What we won't tell you

We will not tell you that wearable VO2max numbers match metabolic-cart numbers — they do not. We will not tell you that one weekly 4x4 substitutes for a full aerobic base — it does not, and trying to make it do so is one of the more common injury patterns we see in adults new to interval work. We will not tell you to skip cardiovascular screening before starting high-intensity training past age 40, or with any history of chest symptoms or cardiac risk factors.

Disclosure
This article is editorial. It is not sponsored, and contains no affiliate links to wearables, training services, or supplements. Where Wellness Radar publishes sponsored content, paid partnerships, or affiliate links, they are clearly labeled at the top of the article. See our revenue model for the full breakdown.

References

  1. Mandsager K, et al. Association of cardiorespiratory fitness with long-term mortality among adults undergoing exercise treadmill testing. JAMA Netw Open. 2018;1(6):e183605.
  2. Blair SN, et al. Physical fitness and all-cause mortality: a prospective study of healthy men and women. JAMA. 1989;262(17):2395-2401.
  3. Ross R, et al. Importance of assessing cardiorespiratory fitness in clinical practice: a case for fitness as a clinical vital sign. A scientific statement from the American Heart Association. Circulation. 2016;134(24):e653-e699.
  4. Helgerud J, et al. Aerobic high-intensity intervals improve VO2max more than moderate training.
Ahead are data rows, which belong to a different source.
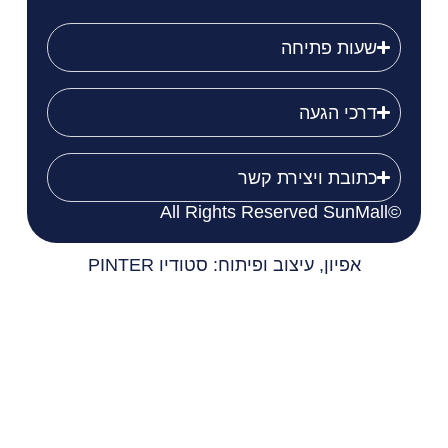
שעות פתיחה
דרכי הגעה
כתובת ויצירת קשר
©All Rights Reserved SunMall
אפיון, עיצוב ופיתוח: סטודיו PINTER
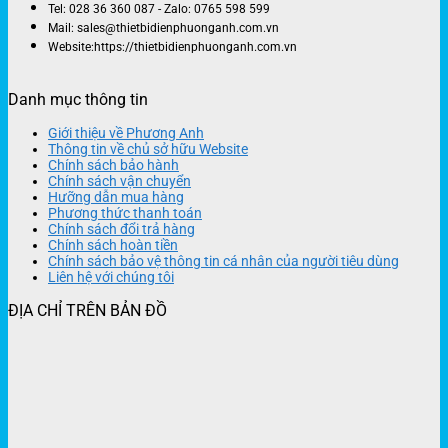
Tel: 028 36 360 087 - Zalo: 0765 598 599
Mail: sales@thietbidienphuonganh.com.vn
Website:https://thietbidienphuonganh.com.vn
Danh mục thông tin
Giới thiệu về Phương Anh
Thông tin về chủ sở hữu Website
Chính sách bảo hành
Chính sách vận chuyển
Hưỡng dẫn mua hàng
Phương thức thanh toán
Chính sách đổi trả hàng
Chính sách hoàn tiền
Chính sách bảo vệ thông tin cá nhân của người tiêu dùng
Liên hệ với chúng tôi
ĐỊA CHỈ TRÊN BẢN ĐỒ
Med Sci Sports Exerc. 2007;39(4):665-671.
  5. Milanović Z, Sporiš G, Weston M. Effectiveness of high-intensity interval training (HIT) and continuous endurance training for VO2max improvements: a systematic review and meta-analysis of controlled trials. Sports Med. 2015;45(10):1469-1481.
  6. Ellingsen Ø, et al. High-intensity interval training in patients with heart failure with reduced ejection fraction (SMARTEX-HF). Circulation. 2017;135(9):839-849.
  7. Seiler S. What is best practice for training intensity and duration distribution in endurance athletes? Int J Sports Physiol Perform. 2010;5(3):276-291.
  8. Kaminsky LA, et al. Reference standards for cardiorespiratory fitness measured with cardiopulmonary exercise testing using cycle ergometry: data from the FRIEND registry. Mayo Clin Proc. 2017;92(2):228-233.
  9. Cooper KH. A means of assessing maximal oxygen intake: correlation between field and treadmill testing. JAMA. 1968;203(3):201-204.
  10. Kline GM, et al. Estimation of VO2max from a one-mile track walk, gender, age, and body weight (Rockport). Med Sci Sports Exerc. 1987;19(3):253-259.